The Schwind Amaris laser operates at 500 pulses per second and is the first laser to use two energy levels for corneal tissue removal. Approximately 80% of the tissue is removed with high energy to speed up treatment, while the remaining tissue is removed with low energy for increased precision. This method allows for the correction of a diopter in under 2.5 seconds, reducing treatment time, particularly for patients with high levels of vision defects.

The laser is equipped with an eye tracking system that monitors eye movements 1050 times per second, adjusting the laser to ensure accuracy. At the time, it was the first laser to use a five-dimensional eye tracker, compensating for both linear and rotational eye movements during the procedure. Clinical studies indicate that patients treated with this laser achieve higher visual performance than with glasses or contact lenses, with some achieving 125% visual acuity. The Bellevue Eye Clinic in Kiel was one of the first clinics in Germany to use the laser in routine care.

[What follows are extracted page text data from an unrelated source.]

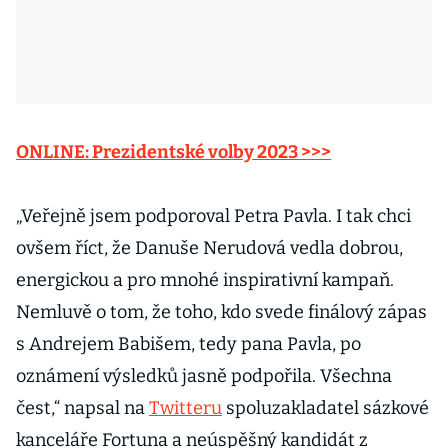
ONLINE: Prezidentské volby 2023 >>>
„Veřejně jsem podporoval Petra Pavla. I tak chci
ovšem říct, že Danuše Nerudová vedla dobrou,
energickou a pro mnohé inspirativní kampaň.
Nemluvě o tom, že toho, kdo svede finálový zápas
s Andrejem Babišem, tedy pana Pavla, po
oznámení výsledků jasně podpořila. Všechna
čest,“ napsal na
Twitteru
spoluzakladatel sázkové
kanceláře Fortuna a neúspěšný kandidát z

==== Schwind Atos femtosecond laser ====

Source:

=== Other ===

- Passive eye tracker

=== Treatments ===

- Intrasomal Lasik and Smartsight lenticle extraction treatment
- Presby Max treatment
- The development of the corneal wavefront method to detect irregularities of the cornea

==== Trans PRK/SmartsurfACE ====
Photorefractive keratectomy (PRK) was first introduced in 1988 as one of the earliest laser refractive surgical methods. SmartSurfACE PRK is a proprietary procedure launched in 2009, which built on this foundation to create a touchless procedure to correct vision at the surface of the cornea without suction of the eye, flap, or incision. The non-invasive eye surgery technique involves the removal of the thin outer corneal layer (epithelium) through surface ablation, allowing for precise vision correction without making incisions or creating a corneal flap. By avoiding incisions or cuts into the cornea, the method reduces post-operative complications and improves corneal stability. Third party and peer-reviewed publications have since reported and proven the TransPRK efficacy. Patients have reported improved vision immediately after surgery, more than experienced with the use of glasses prior to surgery.

==== SmartPulse ====
Introduced in 2015, SmartPulse technology creates a precise 3D model of the cornea using a refined spot overlap algorithm. This pulse technology, developed in conjunction with Dr. David T.C. Lin in Vancouver, Canada, facilitates an even laser pulse distribution that positions 0.2 μm laser pulses more closely than earlier technologies. This approach provides a smooth stromal surface post-ablation. Schwind use SmartPulse technology in combination with the PRK/SmartSurfACE method to accelaerate re-epitherlialisation leading to quicker visual recovery.

== Awards ==
For its innovations, Schwind was awarded various national and international prizes since 2008, for example the German "Industriepreis 2008" in the medical technology category, the "Gusi Peace Prize 2008", the "Medical Design Excellence Award 2008" in Gold as well as the German "TOP 100 most innovative companies 2008" and "Germany Land of Ideas - Selected Landmark 2009" awards.